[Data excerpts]
####################

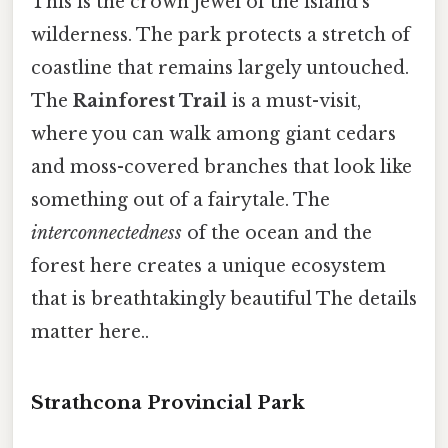
This is the crown jewel of the island's
wilderness. The park protects a stretch of
coastline that remains largely untouched.
The
Rainforest Trail
is a must-visit,
where you can walk among giant cedars
and moss-covered branches that look like
something out of a fairytale. The
interconnectedness
of the ocean and the
forest here creates a unique ecosystem
that is breathtakingly beautiful The details
matter here..
Strathcona Provincial Park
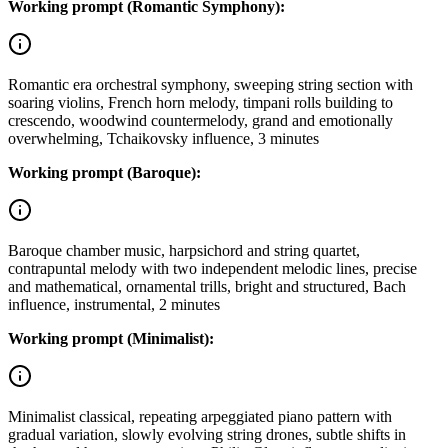
Working prompt (Romantic Symphony):
Romantic era orchestral symphony, sweeping string section with
soaring violins, French horn melody, timpani rolls building to
crescendo, woodwind countermelody, grand and emotionally
overwhelming, Tchaikovsky influence, 3 minutes
Working prompt (Baroque):
Baroque chamber music, harpsichord and string quartet,
contrapuntal melody with two independent melodic lines, precise
and mathematical, ornamental trills, bright and structured, Bach
influence, instrumental, 2 minutes
Working prompt (Minimalist):
Minimalist classical, repeating arpeggiated piano pattern with
gradual variation, slowly evolving string drones, subtle shifts in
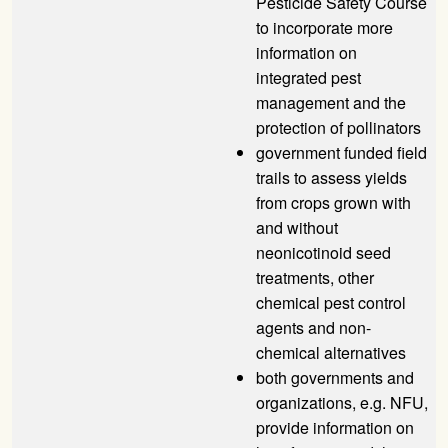
Pesticide Safety Course
to incorporate more
information on
integrated pest
management and the
protection of pollinators
government funded field
trails to assess yields
from crops grown with
and without
neonicotinoid seed
treatments, other
chemical pest control
agents and non-
chemical alternatives
both governments and
organizations, e.g.
NFU
,
provide information on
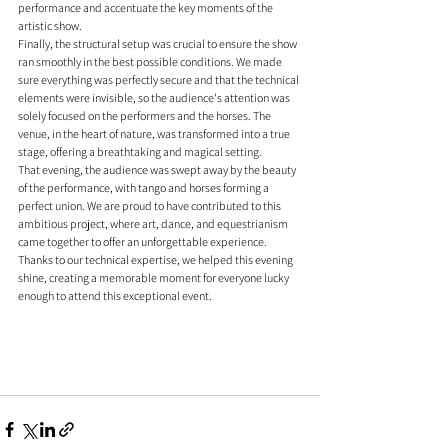
performance and accentuate the key moments of the 
artistic show.
Finally, the structural setup was crucial to ensure the show 
ran smoothly in the best possible conditions. We made 
sure everything was perfectly secure and that the technical 
elements were invisible, so the audience's attention was 
solely focused on the performers and the horses. The 
venue, in the heart of nature, was transformed into a true 
stage, offering a breathtaking and magical setting.
That evening, the audience was swept away by the beauty 
of the performance, with tango and horses forming a 
perfect union. We are proud to have contributed to this 
ambitious project, where art, dance, and equestrianism 
came together to offer an unforgettable experience. 
Thanks to our technical expertise, we helped this evening 
shine, creating a memorable moment for everyone lucky 
enough to attend this exceptional event.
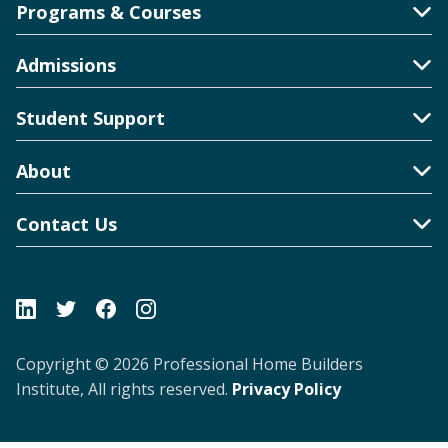
Programs & Courses
Toggle Accordion
Admissions
Toggle Accordion
Student Support
Toggle Accordion
About
Toggle Accordion
Contact Us
Toggle Accordion
Copyright © 2026 Professional Home Builders
Institute, All rights reserved.
Privacy Policy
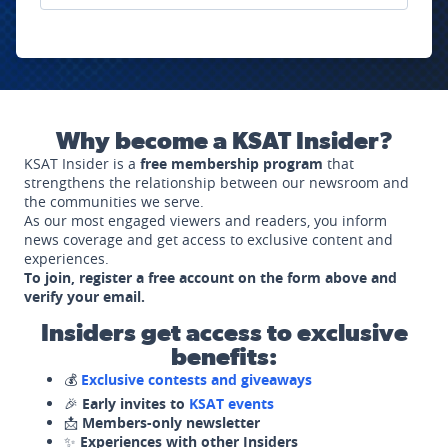
Why become a KSAT Insider?
KSAT Insider is a
free membership program
that
strengthens the relationship between our newsroom and
the communities we serve.
As our most engaged viewers and readers, you inform
news coverage and get access to exclusive content and
experiences.
To join, register a free account on the form above and
verify your email.
Insiders get access to exclusive
benefits:
💰
Exclusive contests and giveaways
🎉
Early invites to
KSAT events
📩
Members-only newsletter
✨
Experiences with other Insiders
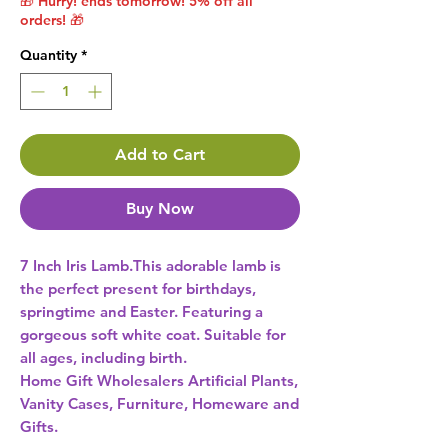
🎁 Hurry! ends tomorrow! 5% off all
orders! 🎁
Quantity
*
Add to Cart
Buy Now
7 Inch Iris Lamb.This adorable lamb is 
the perfect present for birthdays, 
springtime and Easter. Featuring a 
gorgeous soft white coat. Suitable for 
all ages, including birth. 
Home Gift Wholesalers Artificial Plants,
Vanity Cases, Furniture, Homeware and
Gifts.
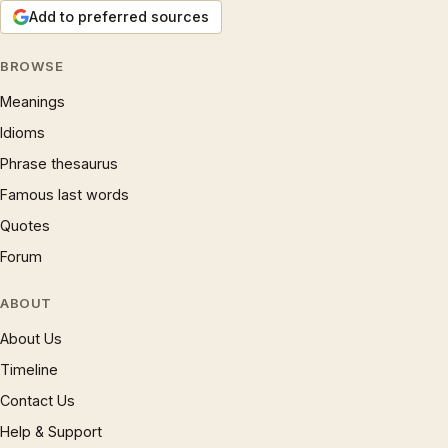
Add to preferred sources
BROWSE
Meanings
Idioms
Phrase thesaurus
Famous last words
Quotes
Forum
ABOUT
About Us
Timeline
Contact Us
Help & Support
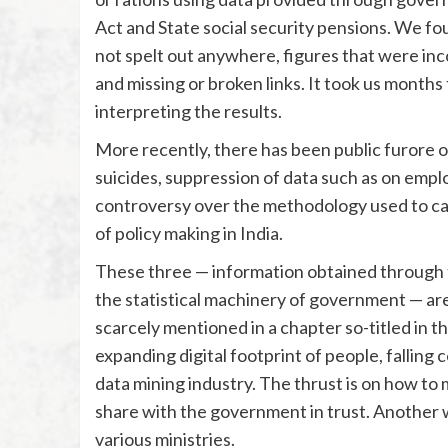
Act and State social security pensions. We fo
not spelt out anywhere, figures that were inc
and missing or broken links. It took us months
interpreting the results.
More recently, there has been public furore ov
suicides, suppression of data such as on empl
controversy over the methodology used to ca
of policy making in India.
These three — information obtained through t
the statistical machinery of government — are
scarcely mentioned in a chapter so-titled in th
expanding digital footprint of people, falling
data mining industry. The thrust is on how to 
share with the government in trust. Another w
various ministries.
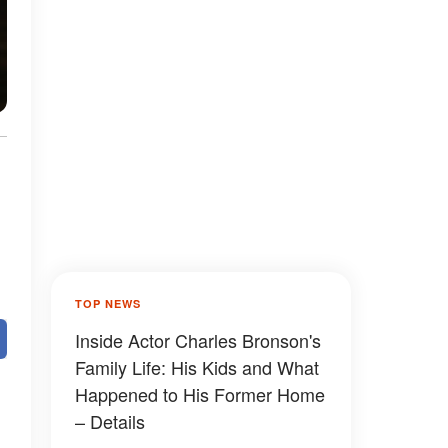
TOP NEWS
Inside Actor Charles Bronson's
Family Life: His Kids and What
Happened to His Former Home
– Details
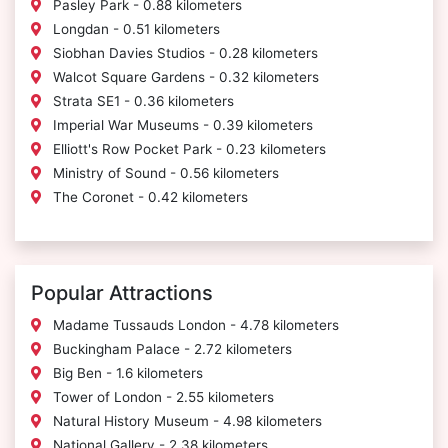
Pasley Park - 0.88 kilometers
Longdan - 0.51 kilometers
Siobhan Davies Studios - 0.28 kilometers
Walcot Square Gardens - 0.32 kilometers
Strata SE1 - 0.36 kilometers
Imperial War Museums - 0.39 kilometers
Elliott's Row Pocket Park - 0.23 kilometers
Ministry of Sound - 0.56 kilometers
The Coronet - 0.42 kilometers
Popular Attractions
Madame Tussauds London - 4.78 kilometers
Buckingham Palace - 2.72 kilometers
Big Ben - 1.6 kilometers
Tower of London - 2.55 kilometers
Natural History Museum - 4.98 kilometers
National Gallery - 2.38 kilometers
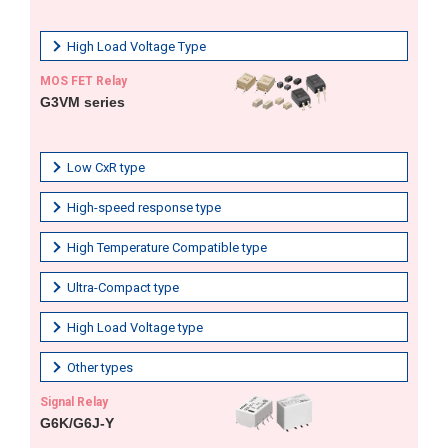
High Load Voltage Type
MOS FET Relay
G3VM series
Low CxR type
High-speed response type
High Temperature Compatible type
Ultra-Compact type
High Load Voltage type
Other types
Signal Relay
G6K/G6J-Y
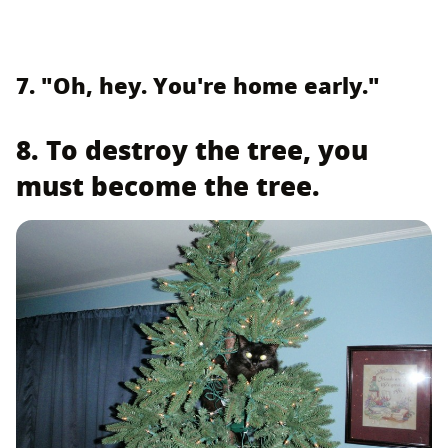
7. "Oh, hey. You're home early."
8. To destroy the tree, you
must become the tree.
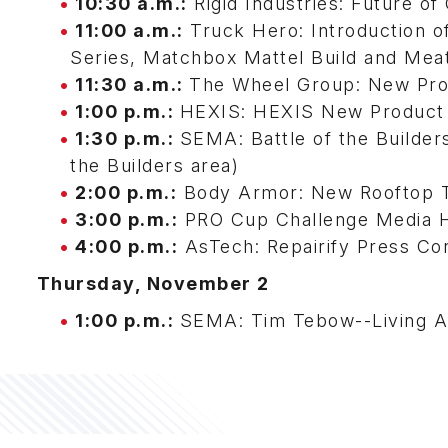
10:30 a.m.:
Rigid Industries: Future o
11:00 a.m.:
Truck Hero: Introduction 
Series, Matchbox Mattel Build and Mea
11:30 a.m.:
The Wheel Group: New Pro
1:00 p.m.:
HEXIS: HEXIS New Product 
1:30 p.m.:
SEMA: Battle of the Builde
the Builders area)
2:00 p.m.:
Body Armor: New Rooftop T
3:00 p.m.:
PRO Cup Challenge Media Ho
4:00 p.m.:
AsTech: Repairify Press Co
Thursday, November 2
1:00 p.m.:
SEMA: Tim Tebow--Living A 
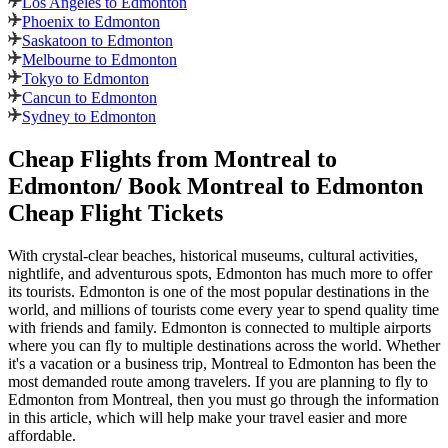
Los Angeles to Edmonton
Phoenix to Edmonton
Saskatoon to Edmonton
Melbourne to Edmonton
Tokyo to Edmonton
Cancun to Edmonton
Sydney to Edmonton
Cheap Flights from
Montreal
to
Edmonton
/ Book
Montreal
to
Edmonton
Cheap Flight Tickets
With crystal-clear beaches, historical museums, cultural activities,
nightlife, and adventurous spots,
Edmonton
has much more to offer
its tourists.
Edmonton
is one of the most popular destinations in the
world, and millions of tourists come every year to spend quality time
with friends and family.
Edmonton
is connected to multiple airports
where you can fly to multiple destinations across the world. Whether
it's a vacation or a business trip,
Montreal
to
Edmonton
has been the
most demanded route among travelers. If you are planning to fly to
Edmonton
from
Montreal
, then you must go through the information
in this article, which will help make your travel easier and more
affordable.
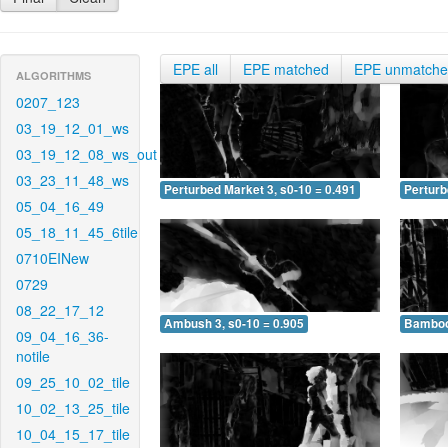
EPE all
EPE matched
EPE unmatch
ALGORITHMS
0207_123
03_19_12_01_ws
03_19_12_08_ws_out
03_23_11_48_ws
Perturbed Market 3, s0-10 = 0.491
Perturb
05_04_16_49
05_18_11_45_6tile
0710EINew
0729
08_22_17_12
Ambush 3, s0-10 = 0.905
Bamboo 
09_04_16_36-
notile
09_25_10_02_tile
10_02_13_25_tile
10_04_15_17_tile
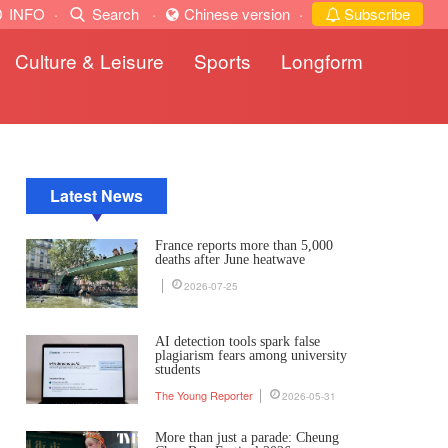
INFO
·
Search
·
Chinese version
·
Subscribe
Culture & Leisure
Sports
Longform
Latest News
France reports more than 5,000
deaths after June heatwave
2026-07-25
AI detection tools spark false
plagiarism fears among university
students
The Young Reporter
2026-05-31
More than just a parade: Cheung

####################

◆ TASK PROMPT
Retype all of the entries exactly as written, leaving out any images.

◆ SOLVED PROBLEM
This is the crown jewel of the island's
wilderness. The park protects a stretch of
coastline that remains largely untouched.
The
Rainforest Trail
is a must-visit,
where you can walk among giant cedars
and moss-covered branches that look like
something out of a fairytale. The
interconnectedness
of the ocean and the
forest here creates a unique ecosystem
that is breathtakingly beautiful The details
matter here..
Strathcona Provincial Park
Working prompt (Romantic Symphony):
Romantic era orchestral symphony, sweeping string section with
soaring violins, French horn melody, timpani rolls building to
crescendo, woodwind countermelody, grand and emotionally
overwhelming, Tchaikovsky influence, 3 minutes
Working prompt (Baroque):
Baroque chamber music, harpsichord and string quartet,
contrapuntal melody with two independent melodic lines, precise
and mathematical, ornamental trills, bright and structured, Bach
influence, instrumental, 2 minutes
Working prompt (Minimalist):
Minimalist classical, repeating arpeggiated piano pattern with
gradual variation, slowly evolving string drones, subtle shifts in
Pesticide Safety Course
to incorporate more
information on
integrated pest
management and the
protection of pollinators
government funded field
trails to assess yields
from crops grown with
and without
neonicotinoid seed
treatments, other
chemical pest control
agents and non-
chemical alternatives
both governments and
organizations, e.g.
NFU
,
provide information on
performance and accentuate the key moments of the 
artistic show.
Finally, the structural setup was crucial to ensure the show 
ran smoothly in the best possible conditions. We made 
sure everything was perfectly secure and that the technical 
elements were invisible, so the audience's attention was 
solely focused on the performers and the horses. The 
venue, in the heart of nature, was transformed into a true 
stage, offering a breathtaking and magical setting.
That evening, the audience was swept away by the beauty 
of the performance, with tango and horses forming a 
perfect union. We are proud to have contributed to this 
ambitious project, where art, dance, and equestrianism 
came together to offer an unforgettable experience. 
Thanks to our technical expertise, we helped this evening 
shine, creating a memorable moment for everyone lucky 
enough to attend this exceptional event.
Programs & Courses
Toggle Accordion
Admissions
Toggle Accordion
Student Support
Toggle Accordion
About
Toggle Accordion
Contact Us
Toggle Accordion
Copyright © 2026 Professional Home Builders
Institute, All rights reserved.
Privacy Policy
Why become a KSAT Insider?
KSAT Insider is a
free membership program
that
strengthens the relationship between our newsroom and
the communities we serve.
As our most engaged viewers and readers, you inform
news coverage and get access to exclusive content and
experiences.
To join, register a free account on the form above and
verify your email.
Insiders get access to exclusive
benefits:
💰
Exclusive contests and giveaways
🎉
Early invites to
KSAT events
📩
Members-only newsletter
✨
Experiences with other Insiders
🎁 Hurry! ends tomorrow! 5% off all
orders! 🎁
Quantity
*
Add to Cart
Buy Now
7 Inch Iris Lamb.This adorable lamb is 
the perfect present for birthdays, 
springtime and Easter. Featuring a 
gorgeous soft white coat. Suitable for 
all ages, including birth. 
Home Gift Wholesalers Artificial Plants,
Vanity Cases, Furniture, Homeware and
Gifts.
Add to preferred sources
BROWSE
Meanings
Idioms
Phrase thesaurus
Famous last words
Quotes
Forum
ABOUT
About Us
Timeline
Contact Us
Help & Support
Act and State social security pensions. We fo
not spelt out anywhere, figures that were inc
and missing or broken links. It took us months
interpreting the results.
More recently, there has been public furore ov
suicides, suppression of data such as on empl
controversy over the methodology used to ca
of policy making in India.
These three — information obtained through t
the statistical machinery of government — are
scarcely mentioned in a chapter so-titled in th
expanding digital footprint of people, falling
data mining industry. The thrust is on how to 
share with the government in trust. Another w
various ministries.
TOP NEWS
Inside Actor Charles Bronson's
Family Life: His Kids and What
Happened to His Former Home
– Details
Pasley Park - 0.88 kilometers
Longdan - 0.51 kilometers
Siobhan Davies Studios - 0.28 kilometers
Walcot Square Gardens - 0.32 kilometers
Strata SE1 - 0.36 kilometers
Imperial War Museums - 0.39 kilometers
Elliott's Row Pocket Park - 0.23 kilometers
Ministry of Sound - 0.56 kilometers
The Coronet - 0.42 kilometers
Popular Attractions
Madame Tussauds London - 4.78 kilometers
Buckingham Palace - 2.72 kilometers
Big Ben - 1.6 kilometers
Tower of London - 2.55 kilometers
Natural History Museum - 4.98 kilometers
National Gallery - 2.38 kilometers
High Load Voltage Type
MOS FET Relay
G3VM series
Low CxR type
High-speed response type
High Temperature Compatible type
Ultra-Compact type
High Load Voltage type
Other types
Signal Relay
G6K/G6J-Y
7. "Oh, hey. You're home early."
8. To destroy the tree, you
must become the tree.
10:30 a.m.:
Rigid Industries: Future o
11:00 a.m.:
Truck Hero: Introduction 
Series, Matchbox Mattel Build and Mea
11:30 a.m.:
The Wheel Group: New Pro
1:00 p.m.:
HEXIS: HEXIS New Product 
1:30 p.m.:
SEMA: Battle of the Builde
the Builders area)
2:00 p.m.:
Body Armor: New Rooftop T
3:00 p.m.:
PRO Cup Challenge Media Ho
4:00 p.m.:
AsTech: Repairify Press Co
Thursday, November 2
1:00 p.m.:
SEMA: Tim Tebow--Living A 
Los Angeles to Edmonton
Phoenix to Edmonton
Saskatoon to Edmonton
Melbourne to Edmonton
Tokyo to Edmonton
Cancun to Edmonton
Sydney to Edmonton
Cheap Flights from
Montreal
to
Edmonton
/ Book
Montreal
to
Edmonton
Cheap Flight Tickets
With crystal-clear beaches, historical museums, cultural activities,
nightlife, and adventurous spots,
Edmonton
has much more to offer
its tourists.
Edmonton
is one of the most popular destinations in the
world, and millions of tourists come every year to spend quality time
with friends and family.
Edmonton
is connected to multiple airports
where you can fly to multiple destinations across the world. Whether
it's a vacation or a business trip,
Montreal
to
Edmonton
has been the
most demanded route among travelers. If you are planning to fly to
Edmonton
from
Montreal
, then you must go through the information
in this article, which will help make your travel easier and more
affordable.
EPE all
EPE matched
EPE unmatch
ALGORITHMS
0207_123
03_19_12_01_ws
03_19_12_08_ws_out
03_23_11_48_ws
Perturbed Market 3, s0-10 = 0.491
Perturb
05_04_16_49
05_18_11_45_6tile
0710EINew
0729
08_22_17_12
Ambush 3, s0-10 = 0.905
Bamboo 
09_04_16_36-
notile
09_25_10_02_tile
10_02_13_25_tile
10_04_15_17_tile
INFO
·
Search
·
Chinese version
·
Subscribe
Culture & Leisure
Sports
Longform
Latest News
France reports more than 5,000
deaths after June heatwave
2026-07-25
AI detection tools spark false
plagiarism fears among university
students
The Young Reporter
2026-05-31
More than just a parade: Cheung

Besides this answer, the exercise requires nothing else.